● Exercise brief
Identify, in the records below, every line where the string "nodes" appears, and copy each such line.

● The records
⁂
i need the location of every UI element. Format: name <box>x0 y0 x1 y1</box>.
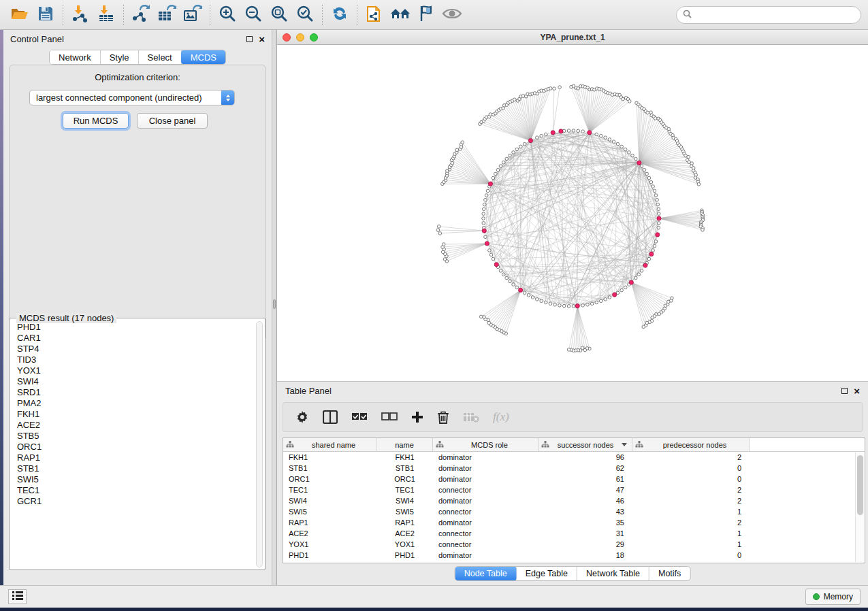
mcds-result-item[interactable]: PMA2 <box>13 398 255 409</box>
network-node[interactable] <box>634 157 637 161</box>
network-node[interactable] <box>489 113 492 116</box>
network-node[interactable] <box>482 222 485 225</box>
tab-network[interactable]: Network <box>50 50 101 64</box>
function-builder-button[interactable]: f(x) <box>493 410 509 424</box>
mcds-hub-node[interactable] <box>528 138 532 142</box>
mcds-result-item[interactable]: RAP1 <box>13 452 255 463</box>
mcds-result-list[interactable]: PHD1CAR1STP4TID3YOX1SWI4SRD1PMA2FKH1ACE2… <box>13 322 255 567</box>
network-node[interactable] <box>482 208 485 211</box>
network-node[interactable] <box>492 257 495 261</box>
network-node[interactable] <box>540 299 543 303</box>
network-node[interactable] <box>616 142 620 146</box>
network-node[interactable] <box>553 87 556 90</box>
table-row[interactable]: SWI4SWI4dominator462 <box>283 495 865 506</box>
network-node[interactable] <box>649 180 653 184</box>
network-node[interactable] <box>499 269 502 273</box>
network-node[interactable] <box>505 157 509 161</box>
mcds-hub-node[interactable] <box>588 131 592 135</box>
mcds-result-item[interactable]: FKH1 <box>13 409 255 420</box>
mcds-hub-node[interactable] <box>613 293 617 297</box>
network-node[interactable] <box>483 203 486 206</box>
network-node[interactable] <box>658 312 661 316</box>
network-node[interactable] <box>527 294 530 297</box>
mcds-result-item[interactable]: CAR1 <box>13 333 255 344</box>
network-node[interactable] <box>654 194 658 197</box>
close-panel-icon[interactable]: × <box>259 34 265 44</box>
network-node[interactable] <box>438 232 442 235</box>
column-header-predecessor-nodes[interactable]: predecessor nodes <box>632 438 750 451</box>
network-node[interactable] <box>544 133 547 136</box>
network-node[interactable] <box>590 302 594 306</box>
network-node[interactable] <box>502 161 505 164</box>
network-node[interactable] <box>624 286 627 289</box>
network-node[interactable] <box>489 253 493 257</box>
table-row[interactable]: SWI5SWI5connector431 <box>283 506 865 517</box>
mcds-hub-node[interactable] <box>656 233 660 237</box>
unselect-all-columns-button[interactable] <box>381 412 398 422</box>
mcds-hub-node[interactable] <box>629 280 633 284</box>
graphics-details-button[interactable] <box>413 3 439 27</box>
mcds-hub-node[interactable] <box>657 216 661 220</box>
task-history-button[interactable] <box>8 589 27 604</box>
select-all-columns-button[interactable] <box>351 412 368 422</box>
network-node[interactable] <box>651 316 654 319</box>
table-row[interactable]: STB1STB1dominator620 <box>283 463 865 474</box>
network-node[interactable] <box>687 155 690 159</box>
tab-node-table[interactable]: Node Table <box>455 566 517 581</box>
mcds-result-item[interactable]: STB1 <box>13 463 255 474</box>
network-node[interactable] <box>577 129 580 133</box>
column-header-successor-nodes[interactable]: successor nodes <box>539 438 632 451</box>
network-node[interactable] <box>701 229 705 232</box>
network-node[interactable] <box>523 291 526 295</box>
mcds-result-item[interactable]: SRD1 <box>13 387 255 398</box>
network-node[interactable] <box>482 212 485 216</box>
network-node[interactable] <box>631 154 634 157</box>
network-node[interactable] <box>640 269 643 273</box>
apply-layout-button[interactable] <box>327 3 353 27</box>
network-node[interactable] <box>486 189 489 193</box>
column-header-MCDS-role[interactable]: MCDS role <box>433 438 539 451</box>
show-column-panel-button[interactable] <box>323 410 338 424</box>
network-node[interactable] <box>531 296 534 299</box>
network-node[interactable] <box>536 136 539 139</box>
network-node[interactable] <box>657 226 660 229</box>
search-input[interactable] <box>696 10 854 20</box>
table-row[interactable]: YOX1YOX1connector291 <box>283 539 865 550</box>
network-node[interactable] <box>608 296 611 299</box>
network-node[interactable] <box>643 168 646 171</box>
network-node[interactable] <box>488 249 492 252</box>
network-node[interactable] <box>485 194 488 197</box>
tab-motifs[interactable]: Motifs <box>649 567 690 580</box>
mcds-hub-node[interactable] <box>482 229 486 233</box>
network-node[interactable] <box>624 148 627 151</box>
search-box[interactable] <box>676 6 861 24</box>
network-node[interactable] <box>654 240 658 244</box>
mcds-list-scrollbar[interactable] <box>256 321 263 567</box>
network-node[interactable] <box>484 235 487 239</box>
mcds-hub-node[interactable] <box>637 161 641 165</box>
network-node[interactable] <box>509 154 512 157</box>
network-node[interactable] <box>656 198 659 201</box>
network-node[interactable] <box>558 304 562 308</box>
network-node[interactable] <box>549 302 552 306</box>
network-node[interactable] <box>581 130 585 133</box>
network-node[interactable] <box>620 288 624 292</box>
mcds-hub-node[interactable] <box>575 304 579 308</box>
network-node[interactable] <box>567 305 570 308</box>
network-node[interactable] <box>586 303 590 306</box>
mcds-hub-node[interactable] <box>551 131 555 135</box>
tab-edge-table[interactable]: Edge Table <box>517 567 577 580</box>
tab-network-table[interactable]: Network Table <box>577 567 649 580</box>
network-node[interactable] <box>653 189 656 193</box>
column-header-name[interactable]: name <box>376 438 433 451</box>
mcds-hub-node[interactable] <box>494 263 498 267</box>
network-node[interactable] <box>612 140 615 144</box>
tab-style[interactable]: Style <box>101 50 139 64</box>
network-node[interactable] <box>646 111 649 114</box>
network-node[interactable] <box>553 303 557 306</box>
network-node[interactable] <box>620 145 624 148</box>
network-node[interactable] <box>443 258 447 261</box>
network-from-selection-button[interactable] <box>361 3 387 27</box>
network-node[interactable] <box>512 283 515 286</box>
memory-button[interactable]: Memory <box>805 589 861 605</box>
⁂
● Written solution
column-header-predecessor-nodes[interactable]: predecessor nodes <box>632 438 750 451</box>
column-header-successor-nodes[interactable]: successor nodes <box>539 438 632 451</box>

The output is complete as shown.